╭─ Recorded information

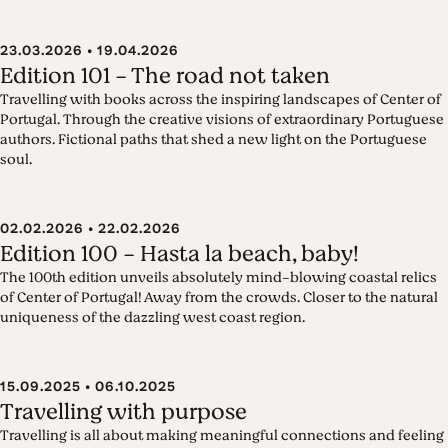
23.03.2026 • 19.04.2026
Edition 101 - The road not taken
Travelling with books across the inspiring landscapes of Center of
Portugal. Through the creative visions of extraordinary Portuguese
authors. Fictional paths that shed a new light on the Portuguese
soul.
02.02.2026 • 22.02.2026
Edition 100 - Hasta la beach, baby!
The 100th edition unveils absolutely mind-blowing coastal relics
of Center of Portugal! Away from the crowds. Closer to the natural
uniqueness of the dazzling west coast region.
15.09.2025 • 06.10.2025
Travelling with purpose
Travelling is all about making meaningful connections and feeling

╰─

» Goal of the exercise
Output the records above exactly; leave out the pictures.

» Task answer
23.03.2026 • 19.04.2026
Edition 101 - The road not taken
Travelling with books across the inspiring landscapes of Center of
Portugal. Through the creative visions of extraordinary Portuguese
authors. Fictional paths that shed a new light on the Portuguese
soul.
02.02.2026 • 22.02.2026
Edition 100 - Hasta la beach, baby!
The 100th edition unveils absolutely mind-blowing coastal relics
of Center of Portugal! Away from the crowds. Closer to the natural
uniqueness of the dazzling west coast region.
15.09.2025 • 06.10.2025
Travelling with purpose
Travelling is all about making meaningful connections and feeling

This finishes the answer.